KV Cache Compression with TurboQuant and KIVI
I was reading and working on a project related to KV cache compression recently, and while going through different papers and implementations I thought it would be nice to make a small writeup on two really interesting approaches here, KIVI and TurboQuant. Both of them try to solve the same problem in different ways, which is reducing KV cache memory usage without hurting model quality or inference speed too much.
Every generated token adds new keys and values into memory, and at very large sequence lengths the KV cache can actually take more memory than the model weights themselves. On top of that, attention becomes heavily memory bandwidth bound because the GPU constantly has to read massive amounts of KV data during decoding. This is what pushed researchers toward KV cache compression and quantization.
KIVI: Asymmetric 2-bit Quantization
Talking about KIVI, which showed that you could compress the KV cache down to just 2 bits while keeping model quality almost unchanged. The important insight from KIVI was that keys and values behave very differently statistically. Keys tend to contain persistent outlier channels that stay important across many tokens, while values are much more dynamic and vary token by token. Because of this, KIVI used asymmetric quantization: keys were quantized per-channel while values were quantized per-token. Instead of forcing the same quantization strategy onto both tensors, it adapted to the actual structure of the data.
During inference, newly generated keys and values are first separated into different quantization paths. For keys, KIVI performs per-channel quantization because some channels consistently contain large magnitude outliers that are important for attention. Each channel gets its own scaling factor, and the key tensor is then compressed into 2-bit representations using those scales. Values are handled differently. Since values vary more dynamically across tokens instead of channels, KIVI applies per-token quantization where each token gets its own scale during compression.
During attention computation, the quantized KV cache stays compressed in memory and is only dequantized when required for the actual matrix multiplications. Mathematically, the quantization step is basically approximating the original tensor x as x_q = round(x / s), where s is the scaling factor chosen either per-channel or per-token depending on whether it is a key or value tensor. This lets KIVI drastically reduce memory usage and bandwidth while still preserving the attention information that matters most.

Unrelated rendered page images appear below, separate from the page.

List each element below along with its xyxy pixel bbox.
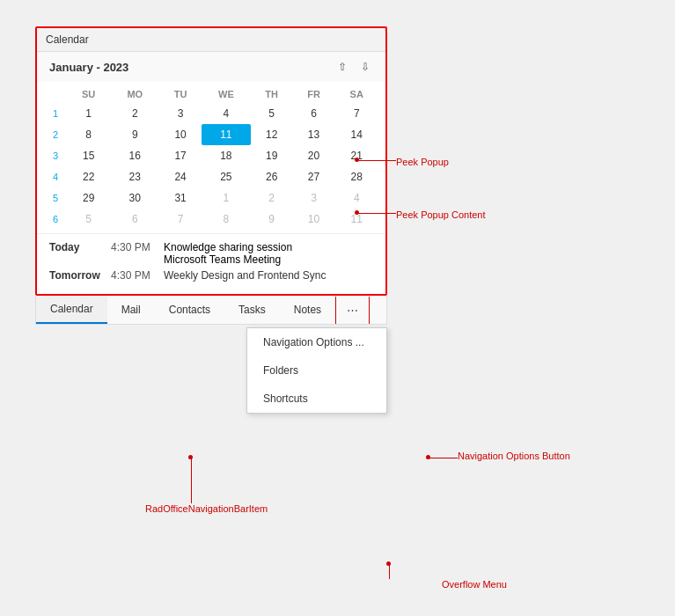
week-number[interactable]: 6	[44, 209, 67, 230]
calendar-day-cell[interactable]: 31	[159, 187, 202, 209]
annotation-rad-item-label: RadOfficeNavigationBarItem	[145, 503, 268, 514]
next-month-button[interactable]: ⇩	[357, 59, 373, 75]
calendar-day-cell[interactable]: 5	[67, 209, 110, 230]
calendar-day-cell[interactable]: 10	[293, 209, 335, 230]
calendar-day-cell[interactable]: 4	[202, 103, 251, 124]
calendar-day-cell[interactable]: 24	[159, 166, 202, 187]
calendar-day-cell[interactable]: 23	[110, 166, 159, 187]
overflow-menu: Navigation Options ... Folders Shortcuts	[246, 327, 387, 414]
annotation-overflow-menu: Overflow Menu	[442, 579, 507, 590]
calendar-day-cell[interactable]: 26	[251, 166, 293, 187]
overflow-menu-item-nav-options[interactable]: Navigation Options ...	[247, 328, 386, 356]
calendar-day-cell[interactable]: 4	[334, 187, 378, 209]
calendar-day-cell[interactable]: 5	[251, 103, 293, 124]
calendar-day-cell[interactable]: 11	[202, 124, 251, 145]
nav-item-contacts[interactable]: Contacts	[155, 297, 224, 323]
events-section: Today 4:30 PM Knowledge sharing session …	[37, 233, 385, 294]
overflow-menu-item-folders[interactable]: Folders	[247, 356, 386, 385]
calendar-header-row: SU MO TU WE TH FR SA	[44, 85, 378, 103]
calendar-header: Calendar	[37, 28, 385, 52]
calendar-table: SU MO TU WE TH FR SA 1123456728910111213…	[44, 85, 378, 230]
calendar-day-cell[interactable]: 27	[293, 166, 335, 187]
calendar-day-cell[interactable]: 6	[110, 209, 159, 230]
annotation-rad-dot	[188, 455, 193, 459]
annotation-nav-btn-dot	[426, 455, 430, 459]
calendar-week-row: 6567891011	[44, 209, 378, 230]
annotation-nav-options-btn: Navigation Options Button	[458, 451, 570, 461]
col-header-fr: FR	[293, 85, 335, 103]
calendar-day-cell[interactable]: 8	[202, 209, 251, 230]
calendar-day-cell[interactable]: 2	[251, 187, 293, 209]
overflow-menu-item-shortcuts[interactable]: Shortcuts	[247, 385, 386, 413]
calendar-day-cell[interactable]: 7	[159, 209, 202, 230]
event-title-today-1: Knowledge sharing session	[164, 241, 292, 253]
prev-month-button[interactable]: ⇧	[334, 59, 350, 75]
peek-popup-container: Calendar January - 2023 ⇧ ⇩ SU MO	[35, 26, 387, 325]
calendar-day-cell[interactable]: 1	[202, 187, 251, 209]
event-title-today-2: Microsoft Teams Meeting	[164, 253, 292, 266]
calendar-week-row: 11234567	[44, 103, 378, 124]
nav-item-notes[interactable]: Notes	[280, 297, 335, 323]
event-time-today: 4:30 PM	[111, 241, 164, 253]
calendar-day-cell[interactable]: 3	[159, 103, 202, 124]
calendar-day-cell[interactable]: 12	[251, 124, 293, 145]
nav-item-calendar[interactable]: Calendar	[36, 296, 107, 324]
calendar-day-cell[interactable]: 21	[334, 145, 378, 166]
calendar-day-cell[interactable]: 30	[110, 187, 159, 209]
annotation-overflow-dot	[386, 561, 391, 566]
nav-bar: Calendar Mail Contacts Tasks Notes ⋯	[35, 296, 387, 325]
calendar-day-cell[interactable]: 22	[67, 166, 110, 187]
annotation-rad-line	[191, 458, 192, 503]
annotation-peek-popup: Peek Popup	[396, 157, 449, 167]
event-row-tomorrow: Tomorrow 4:30 PM Weekly Design and Front…	[49, 269, 373, 282]
col-header-th: TH	[251, 85, 293, 103]
calendar-week-row: 422232425262728	[44, 166, 378, 187]
event-day-today: Today	[49, 241, 111, 253]
calendar-day-cell[interactable]: 6	[293, 103, 335, 124]
nav-item-tasks[interactable]: Tasks	[224, 297, 280, 323]
col-header-su: SU	[67, 85, 110, 103]
week-number[interactable]: 3	[44, 145, 67, 166]
calendar-day-cell[interactable]: 10	[159, 124, 202, 145]
annotation-peek-popup-label: Peek Popup	[396, 157, 449, 167]
week-number[interactable]: 1	[44, 103, 67, 124]
week-number[interactable]: 2	[44, 124, 67, 145]
nav-item-mail[interactable]: Mail	[107, 297, 155, 323]
week-number[interactable]: 5	[44, 187, 67, 209]
annotation-overflow-menu-label: Overflow Menu	[442, 579, 507, 590]
nav-arrows: ⇧ ⇩	[334, 59, 373, 75]
calendar-day-cell[interactable]: 19	[251, 145, 293, 166]
calendar-day-cell[interactable]: 14	[334, 124, 378, 145]
calendar-day-cell[interactable]: 25	[202, 166, 251, 187]
calendar-day-cell[interactable]: 1	[67, 103, 110, 124]
annotation-peek-content-line	[356, 213, 396, 214]
calendar-day-cell[interactable]: 2	[110, 103, 159, 124]
overflow-button[interactable]: ⋯	[335, 297, 370, 324]
week-number[interactable]: 4	[44, 166, 67, 187]
annotation-peek-content-dot	[355, 210, 359, 215]
annotation-peek-popup-dot	[355, 158, 359, 162]
col-header-we: WE	[202, 85, 251, 103]
col-header-week	[44, 85, 67, 103]
calendar-day-cell[interactable]: 13	[293, 124, 335, 145]
calendar-day-cell[interactable]: 16	[110, 145, 159, 166]
event-time-tomorrow: 4:30 PM	[111, 269, 164, 282]
calendar-day-cell[interactable]: 17	[159, 145, 202, 166]
calendar-day-cell[interactable]: 7	[334, 103, 378, 124]
calendar-day-cell[interactable]: 29	[67, 187, 110, 209]
calendar-day-cell[interactable]: 9	[251, 209, 293, 230]
calendar-title: Calendar	[46, 33, 89, 46]
calendar-day-cell[interactable]: 3	[293, 187, 335, 209]
col-header-mo: MO	[110, 85, 159, 103]
calendar-day-cell[interactable]: 8	[67, 124, 110, 145]
annotation-nav-options-label: Navigation Options Button	[458, 451, 570, 461]
nav-bar-wrapper: Calendar Mail Contacts Tasks Notes ⋯ Nav…	[35, 296, 387, 325]
month-year-label: January - 2023	[49, 61, 128, 74]
calendar-day-cell[interactable]: 20	[293, 145, 335, 166]
annotation-rad-item: RadOfficeNavigationBarItem	[145, 503, 268, 514]
calendar-day-cell[interactable]: 28	[334, 166, 378, 187]
calendar-day-cell[interactable]: 15	[67, 145, 110, 166]
annotation-peek-content: Peek Popup Content	[396, 209, 486, 220]
calendar-day-cell[interactable]: 9	[110, 124, 159, 145]
calendar-day-cell[interactable]: 18	[202, 145, 251, 166]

KIVI achieved around a 10x KV cache memory reduction compared to FP16 storage while keeping perplexity and downstream performance very close to the original model. More importantly, it proved that ultra low precision KV cache storage was actually practical. Before KIVI, most people assumed quantizing the KV cache that aggressively would destroy attention quality, especially for long context generation.
TurboQuant: Systems-Optimized Compression
After that, TurboQuant pushed the idea further by focusing not just on compression, but on end-to-end inference efficiency. A lot of earlier KV quantization methods reduced memory usage but introduced hidden costs during attention computation because they required expensive dequantization or awkward memory layouts. TurboQuant approached the problem more like a systems optimization problem instead of just a quantization problem.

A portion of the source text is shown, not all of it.